There are four speed grades in the PCI-X 2.0 specification: PCI-X 66, PCI-X 133, PCI-X 266, and PCI-X 533. The PCI-X 66 and PCI-X 133 speed grades were included in the PCI-X 1.0 specification; they support 66MHz, and 133MHz PCI-X respectively. 100MHz PCI-X has been implemented in the market by using PCI-X 133 adapter cards. Both PCI-X 266 and PCI-X 533 are new to PCI-X 2.0; they are the 266MHz and 533MHz versions of the specification. All four speed grades are included in the PCI-X 2.0 specification.

Yes. PCI-X 2.0 is logically backward compatible to all previous generations and speed grades of PCI and PCI-X. PCI-X 266 and PCI-X 533 devices are electrically compatible with 3.3V and 1.5V IO buffers only; they are not compatible with 5V PCI.

The PCI-X 2.0 specification introduces features such as Error Correction Code (ECC), 1.5V signaling, source-synchronous strobes, device ID messages, and a 16-bit version. The ECC improves the robustness of the interface. Likewise, the 1.5V signaling and strobes improve the performance so that the bus can run at 533MHz. Device ID messages are designed to enable a whole new class of peer-to-peer transfer applications. The 16-bit version of the bus is designed for embedded applications where bandwidth can be traded-off to reduce device pin counts.

The target applications for PCI-X 2.0 technology are the workstation and server segments of the computer industry.

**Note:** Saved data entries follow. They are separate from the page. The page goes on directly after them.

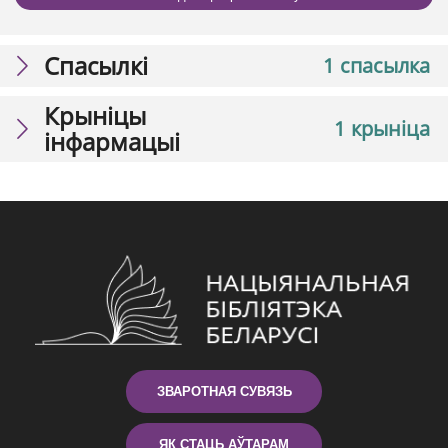
Спасылкі
1 спасылка
Крыніцы
1 крыніца
інфармацыі
ЗВАРОТНАЯ СУВЯЗЬ
ЯК СТАЦЬ АЎТАРАМ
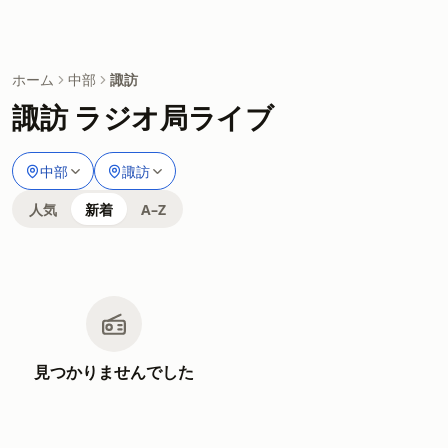
ホーム
中部
諏訪
諏訪 ラジオ局ライブ
中部
諏訪
人気
新着
A–Z
見つかりませんでした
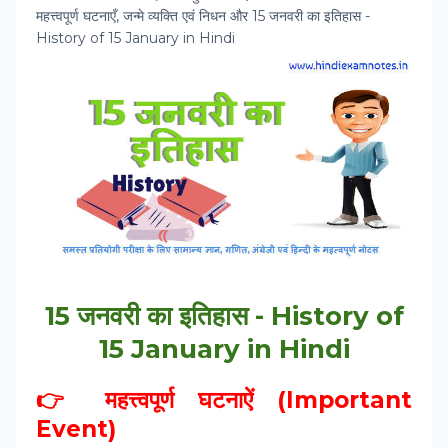
महत्त्वपूर्ण घटनाएँ, जन्मे व्यक्ति एवं निधन और 15 जनवरी का इतिहास -
History of 15 January in Hindi
15 जनवरी का इतिहास - History of
15 January in Hindi
👉 महत्त्वपूर्ण घटनाऐं (Important
Event)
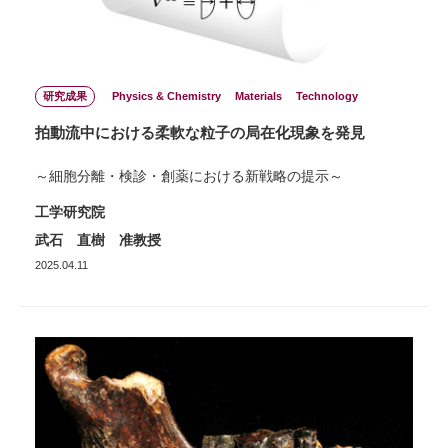
研究成果
Physics & Chemistry
Materials
Technology
拍動流中における柔軟な粒子の局在化現象を発見
～細胞分離・検診・創薬における新戦略の提示～
工学研究院
武石 直樹 准教授
2025.04.11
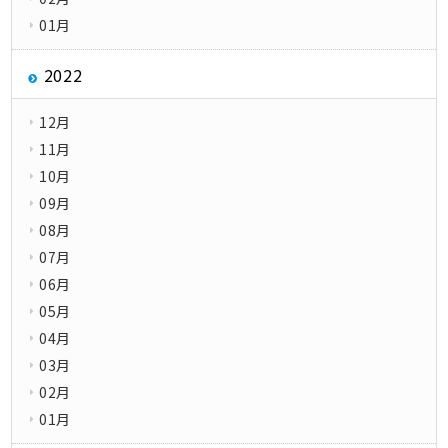
01月
2022
12月
11月
10月
09月
08月
07月
06月
05月
04月
03月
02月
01月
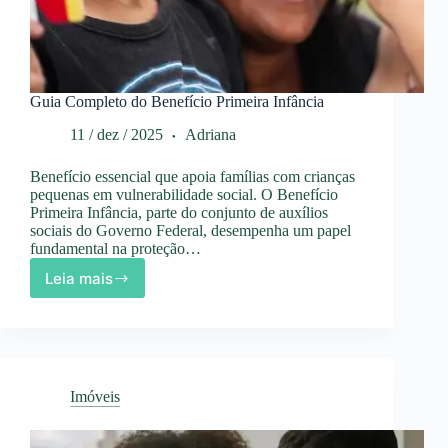
Guia Completo do Benefício Primeira Infância
11 / dez / 2025
Adriana
Benefício essencial que apoia famílias com crianças
pequenas em vulnerabilidade social. O Benefício
Primeira Infância, parte do conjunto de auxílios
sociais do Governo Federal, desempenha um papel
fundamental na proteção…
Leia mais
Guia
Completo
do
Benefício
Primeira
Infância
Imóveis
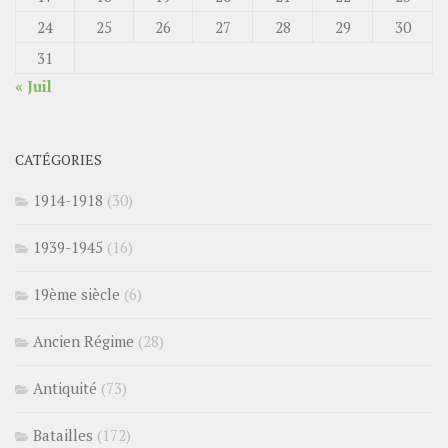
24
25
26
27
28
29
30
31
« Juil
CATÉGORIES
1914-1918
(30)
1939-1945
(16)
19ème siècle
(6)
Ancien Régime
(28)
Antiquité
(73)
Batailles
(172)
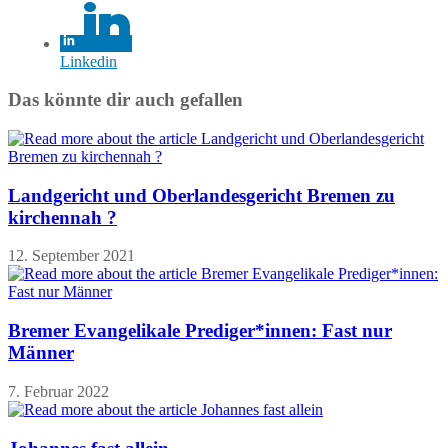
Linkedin
Das könnte dir auch gefallen
Landgericht und Oberlandesgericht Bremen zu
kirchennah ?
12. September 2021
Bremer Evangelikale Prediger*innen: Fast nur
Männer
7. Februar 2022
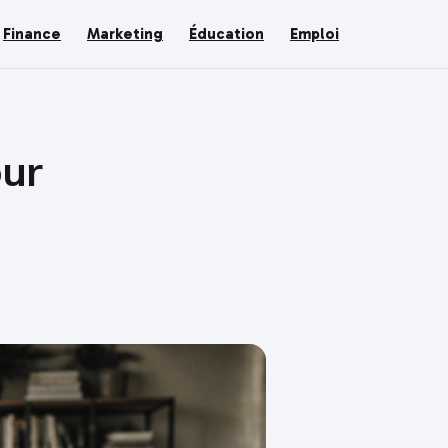
Finance
Marketing
Éducation
Emploi
our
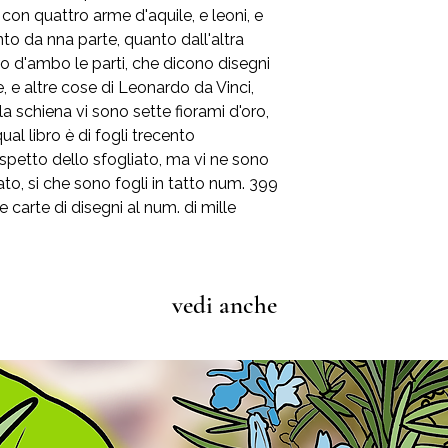
Considerate che i co
Nel caso in cui, in
con quattro arme d'aquile, e leoni, e
influenzati dalle spec
danneggiata
il rit
anto da nna parte, quanto dall'altra
computer
Voi dovrete solo invi
ro d'ambo le parti, che dicono disegni
danneggiata. Potete s
e, e altre cose di Leonardo da Vinci,
stampa in sostituzio
a schiena vi sono sette fiorami d'oro,
qual libro è di fogli trecento
ispetto dello sfogliato, ma vi ne sono
liato, si che sono fogli in tatto num. 399
e carte di disegni al num. di mille
vedi anche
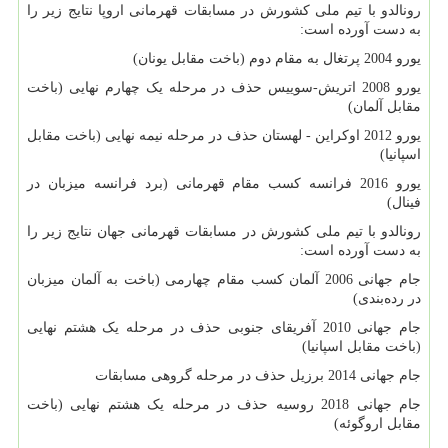
رونالدو با تیم ملی کشورش در مسابقات قهرمانی اروپا نتایج زیر را
به دست آورده است:
یورو 2004 پرتغال به مقام دوم (باخت مقابل یونان)
یورو 2008 اتریش-سوییس حذف در مرحله یک چهارم نهایی (باخت
مقابل آلمان)
یورو 2012 اوکراین - لهستان حذف در مرحله نیمه نهایی (باخت مقابل
اسپانیا)
یورو 2016 فرانسه کسب مقام قهرمانی (برد فرانسه میزبان در
فینال)
رونالدو با تیم ملی کشورش در مسابقات قهرمانی جهان نتایج زیر را
به دست آورده است:
جام جهانی 2006 آلمان کسب مقام چهارمی (باخت به آلمان میزبان
در رده‌بندی)
جام جهانی 2010 آفریقای جنوبی حذف در مرحله یک هشتم نهایی
(باخت مقابل اسپانیا)
جام جهانی 2014 برزیل حذف در مرحله گروهی مسابقات
جام جهانی 2018 روسیه حذف در مرحله یک هشتم نهایی (باخت
مقابل اروگوئه)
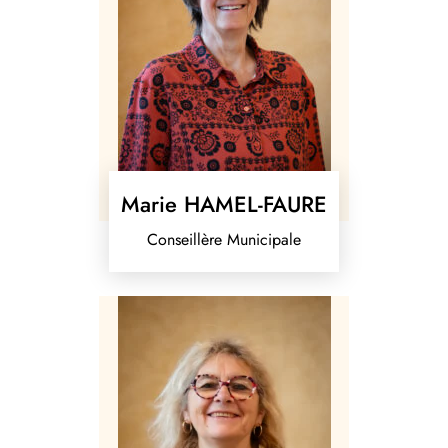
Marie HAMEL-FAURE
Conseillère Municipale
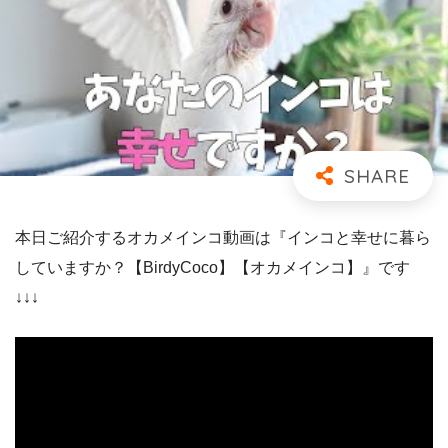
本日ご紹介するオカメインコ動画は『インコと幸せに暮ら
していますか？【BirdyCoco】【オカメインコ】』です
↓↓↓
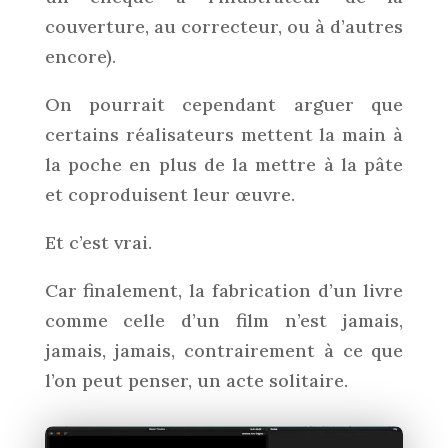
couverture, au correcteur, ou à d’autres
encore).
On pourrait cependant arguer que
certains réalisateurs mettent la main à
la poche en plus de la mettre à la pâte
et coproduisent leur œuvre.
Et c’est vrai.
Car finalement, la fabrication d’un livre
comme celle d’un film n’est jamais,
jamais, jamais, contrairement à ce que
l’on peut penser, un acte solitaire.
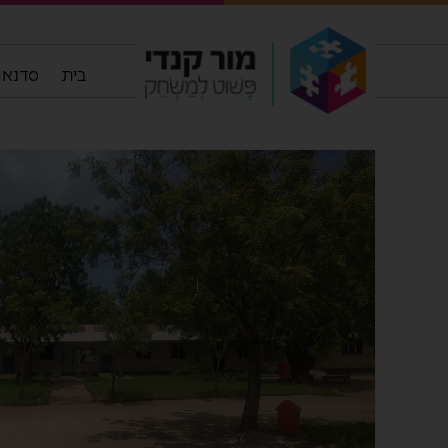
בית
סדנאות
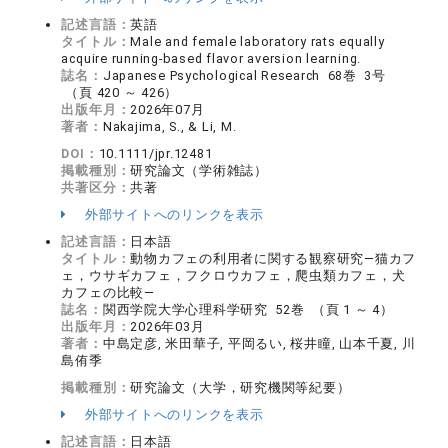
記述言語：
英語
タイトル：
Male and female laboratory rats equally
acquire running-based flavor aversion learning.
誌名：
Japanese Psychological Research 68巻 3号
（頁 420 ～ 426）
出版年月：
2026年07月
著者：
Nakajima, S., & Li, M.
DOI：
10.1111/jpr.12481
掲載種別：
研究論文（学術雑誌）
共著区分：
共著
外部サイトへのリンクを表示
記述言語：
日本語
タイトル：
動物カフェの利用者に関する観察研究―猫カフ
ェ，ウサギカフェ，フクロウカフェ，爬虫類カフェ，犬
カフェの比較―
誌名：
関西学院大学心理科学研究 52巻 （頁 1 ～ 4）
出版年月：
2026年03月
著者：
中島定彦, 米田華子, 平岡るい, 桜井瞳, 山本千夏, 川
島侑季
掲載種別：
研究論文（大学，研究機関等紀要）
外部サイトへのリンクを表示
記述言語：
日本語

The 16-bit application of PCI-X is uniquely suited for applications that require a reduced cost interface. The 16-bit functionality can be implemented either by creating a stand-alone 16-bit bus, or by breaking a 64-bit bus into four different segments of 16-bits each. For example, a peer-to-peer bridge with a 64-bit PCI-X 533 interface on its secondary side could alternatively implement four independent buses, each 16 bits wide, to support four independent loads each running at 533MHz. This capability may be particularly interesting for embedded applications.

PCI-X 2.0 supports both point-to-point loads and multi-drop loads. A PCI-X bus running at 66MHz can support four card slots. A PCI-X bus running at 100MHz can support two slots (when using PCI-X 133 adapter cards). At higher speeds (PCI-X 133, PCI-X 266, and PCI-X 533) one slot is supported.

In embedded environments where components are soldered down and connectors aren't used there exists the possibility for multiple loads at 133MHz. However, these electrical environments are not defined in the specification, since interoperability isn't an issue in embedded applications. It is left to the user to validate multiple embedded loads at the higher clock frequencies.

The PCI-X Electrical and Mechanical Specification includes fully validated and released parameters for PCI-X 266 and "design goals" for PCI-X 533. "Design goals" have been fully validated to guarantee interoperability, but are not fully released. This allows for the possibility of further refinement of the PCI-X 533 design parameters to improve manufacturing yields.

The transition to PCI-X 266 and PCI-X 533 is shorter than that of other technologies because it leverages and reuses much of the technology in the PCI-X 1.0 specification. The architecture, state machine, bus functional model, device drivers, signals and signal functionality, pin-outs, connector, test suites, form factors, layouts, and design tools are all either identical to PCI-X 1.0, or are highly leveraged.

PCI-X 2.0 is highly cost-effective throughout the entire cost structure. PCI-X 2.0 uses very little silicon for its protocol engine and uses very little silicon for its physical interface. It requires minimal redesign from earlier versions of PCI, maintains the same low cost connector, uses similar design tools and testing methodology and equipment. It uses the same board form factor that has already been designed into previous systems and requires no new BIOS, device drivers, or operating systems. For high-bandwidth systems it maintains similar pin counts to serial technologies.